## Data extracts
+--

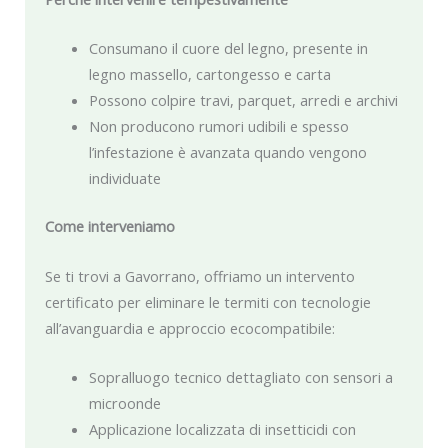
Consumano il cuore del legno, presente in
legno massello, cartongesso e carta
Possono colpire travi, parquet, arredi e archivi
Non producono rumori udibili e spesso
l’infestazione è avanzata quando vengono
individuate
Come interveniamo
Se ti trovi a Gavorrano, offriamo un intervento
certificato per eliminare le termiti con tecnologie
all’avanguardia e approccio ecocompatibile:
Sopralluogo tecnico dettagliato con sensori a
microonde
Applicazione localizzata di insetticidi con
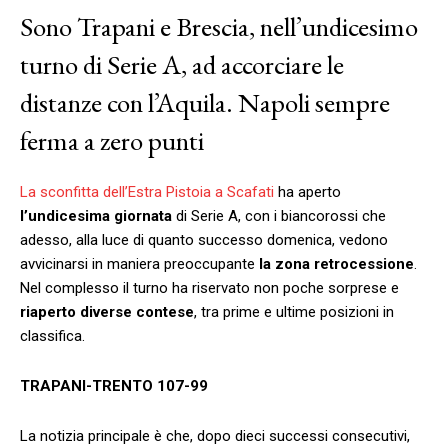
Sono Trapani e Brescia, nell’undicesimo
turno di Serie A, ad accorciare le
distanze con l’Aquila. Napoli sempre
ferma a zero punti
La sconfitta dell’Estra Pistoia a Scafati
ha aperto
l’undicesima giornata
di Serie A, con i biancorossi che
adesso, alla luce di quanto successo domenica, vedono
avvicinarsi in maniera preoccupante
la zona retrocessione
.
Nel complesso il turno ha riservato non poche sorprese e
riaperto diverse contese
, tra prime e ultime posizioni in
classifica.
TRAPANI-TRENTO 107-99
La notizia principale è che, dopo dieci successi consecutivi,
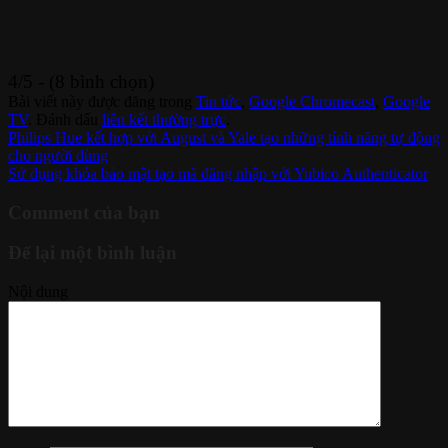
4/5 - (8 bình chọn)
Bài viết này được đăng trong
Tin tức
,
Google Chromecast
,
Google
TV
. Đánh dấu
liên kết thường trực
.
Philips Hue kết hợp với August và Yale tạo những tính năng tự động
cho người dùng
Sử dụng khóa bảo mật tạo mã đăng nhập với Yubico Authenticator
Comment của bạn
Để lại một bình luận
Nội dung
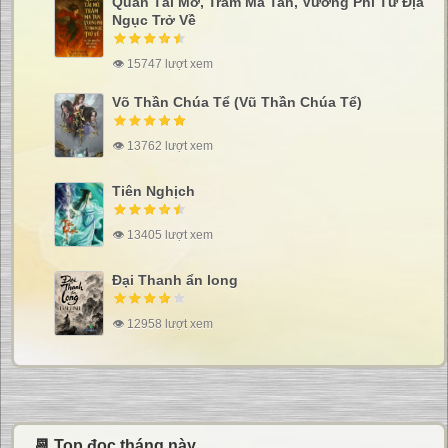
Quan Tài Mở, Trăm Ma Tan, Vương Phi Từ Địa
Ngục Trở Về
👁 15747 lượt xem
Võ Thần Chúa Tể (Vũ Thần Chúa Tể)
👁 13762 lượt xem
Tiên Nghịch
👁 13405 lượt xem
Đại Thanh ẩn long
👁 12958 lượt xem
📆 Top đọc tháng này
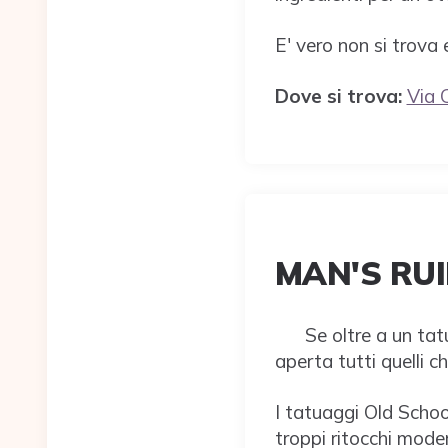
E' vero non si trov
Dove si trova:
Via 
MAN'S RUIN
Se oltre a un ta
aperta tutti quelli c
I tatuaggi Old School
troppi ritocchi modern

+--

## Activity
The job here is to retype the data exactly, with no pictures included.

## Answer for the task
Consumano il cuore del legno, presente in
legno massello, cartongesso e carta
Possono colpire travi, parquet, arredi e archivi
Non producono rumori udibili e spesso
l’infestazione è avanzata quando vengono
individuate
Come interveniamo
Se ti trovi a Gavorrano, offriamo un intervento
certificato per eliminare le termiti con tecnologie
all’avanguardia e approccio ecocompatibile:
Sopralluogo tecnico dettagliato con sensori a
microonde
Applicazione localizzata di insetticidi con
Sono Trapani e Brescia, nell’undicesimo
turno di Serie A, ad accorciare le
distanze con l’Aquila. Napoli sempre
ferma a zero punti
La sconfitta dell’Estra Pistoia a Scafati
ha aperto
l’undicesima giornata
di Serie A, con i biancorossi che
adesso, alla luce di quanto successo domenica, vedono
avvicinarsi in maniera preoccupante
la zona retrocessione
.
Nel complesso il turno ha riservato non poche sorprese e
riaperto diverse contese
, tra prime e ultime posizioni in
classifica.
TRAPANI-TRENTO 107-99
La notizia principale è che, dopo dieci successi consecutivi,
4/5 - (8 bình chọn)
Bài viết này được đăng trong
Tin tức
,
Google Chromecast
,
Google
TV
. Đánh dấu
liên kết thường trực
.
Philips Hue kết hợp với August và Yale tạo những tính năng tự động
cho người dùng
Sử dụng khóa bảo mật tạo mã đăng nhập với Yubico Authenticator
Comment của bạn
Để lại một bình luận
Nội dung
Quan Tài Mở, Trăm Ma Tan, Vương Phi Từ Địa
Ngục Trở Về
👁 15747 lượt xem
Võ Thần Chúa Tể (Vũ Thần Chúa Tể)
👁 13762 lượt xem
Tiên Nghịch
👁 13405 lượt xem
Đại Thanh ẩn long
👁 12958 lượt xem
📆 Top đọc tháng này
E' vero non si trov
Dove si trova:
Via 
MAN'S RUIN
Se oltre a un ta
aperta tutti quelli c
I tatuaggi Old School
troppi ritocchi modern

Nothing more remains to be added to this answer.